Of all the dirty words that do not deserve the description, “politician” must rank near the top.
Almost every candidate for office who’s new to it, or even semi-new, will start their spiel by proclaiming, “I’m not a politician …” Even a lot of long-time, career-spanning pols do it.
With, of course, the assumption that people will then think more kindly about them. And may be right.
But shouldn’t be.
The comedian George Carlin, who knew something about “dirty words”, said in one routine, “Everybody complains about politicians. Well, where do people think these politicians come from? . . . They come from American parents and American families, American homes, American schools, American churches, American businesses and American universities, and they are elected by American citizens. . . It’s what our system produces: Garbage in, garbage out. If you have selfish, ignorant citizens, you’re going to get selfish, ignorant leaders.”
Politicians r us. Or should be.
Actually, to be called a politician ought to be a badge of civic honor. These, after all, are people willing to put themselves out there, to enter the arena. Wikipedia's definition will do: "Politicians are people who are politically active, especially in party politics." In other words, they are civic-minded. Some of them may have darker motivations, but most of them are in it to try to make their community or state or nation a little better.

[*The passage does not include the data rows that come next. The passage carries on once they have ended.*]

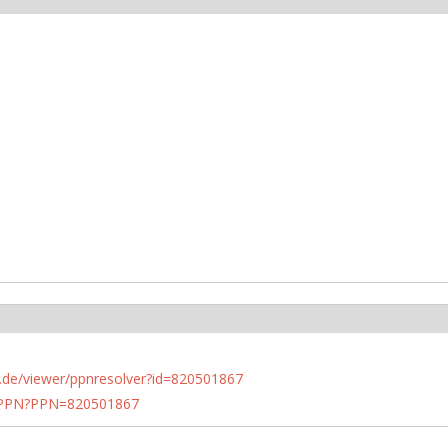
rlin.de/viewer/ppnresolver?id=820501867
1/PPN?PPN=820501867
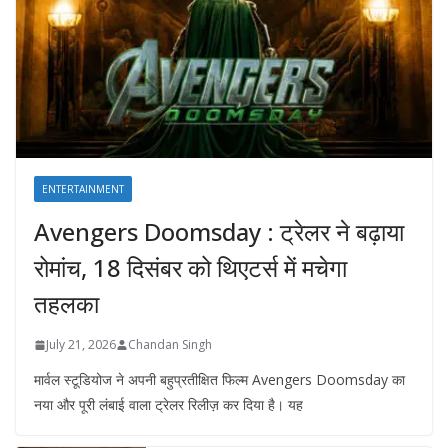
ENTERTAINMENT
Avengers Doomsday : ट्रेलर ने बढ़ाया
रोमांच, 18 दिसंबर को थिएटर्स में मचेगा
तहलका
July 21, 2026
Chandan Singh
मार्वल स्टूडियोज ने अपनी बहुप्रतीक्षित फिल्म Avengers Doomsday का
नया और पूरी लंबाई वाला ट्रेलर रिलीज़ कर दिया है। यह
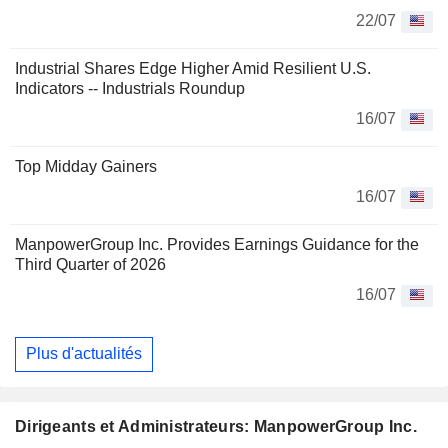
22/07
Industrial Shares Edge Higher Amid Resilient U.S.
Indicators -- Industrials Roundup
16/07
Top Midday Gainers
16/07
ManpowerGroup Inc. Provides Earnings Guidance for the
Third Quarter of 2026
16/07
Plus d'actualités
Dirigeants et Administrateurs: ManpowerGroup Inc.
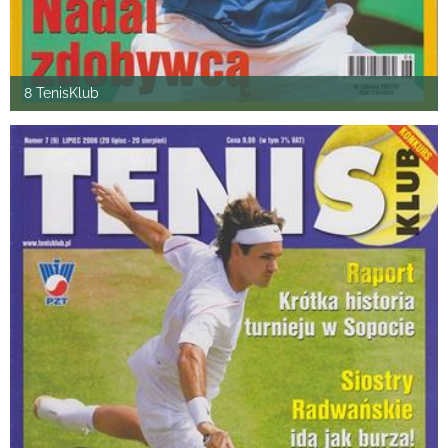
8 TenisKlub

Just as many people think of people in “the media” as simply high-paid Washington talking heads, ignoring the local reporter who covers the city planning and zoning commission, many people think of “politician” in a limited way: prominent members of Congress, the president, a governor, occasional others.
But one common definition runs like one at vocabulary.com: “A politician is a person who campaigns for or holds a position in government.” That’s a lot of people, from the local mosquito district commissioner up to, say, the (non-elected) secretary of the treasury. And how about many lobbyists? Much of what they do is as richly political as that of any elected official, even if they lack the title.
They’re not all rotten. In fact, most of them aren’t.
Okay, there are reasons politician is a reviled description. The word can be used to describe someone outside of government, but with the attached negative context, such as the online description, “a person who acts in a manipulative and devious way, typically to gain advancement within an organization.”
Wikipedia again: "In the popular image, politicians are thought of as clueless, selfish, incompetent and corrupt, taking money in exchange for goods or services, rather than working for the general public good. Politicians in many countries are regarded as the "most hated professionals". Many ex-politicians who could not bear the leadership in politics that causes reprisals for critical thought criticize those who remain politicians for lacking critical thought."
There are plenty of examples of lousy politicians, people who deserve the opprobrium.
But, as everywhere else, there are plenty who do not - many who work day in and out trying to get something useful accomplished, in a government system that ultimately reports back to - us.
They're also doing the more or less invisible hard work of keeping our system of government running. If politicians we're doing it, who would? Us? Are you kidding? We so often do such a terrific job even at the far more limited job of just choosing which politicians will represent us ... but that's a subject for another post.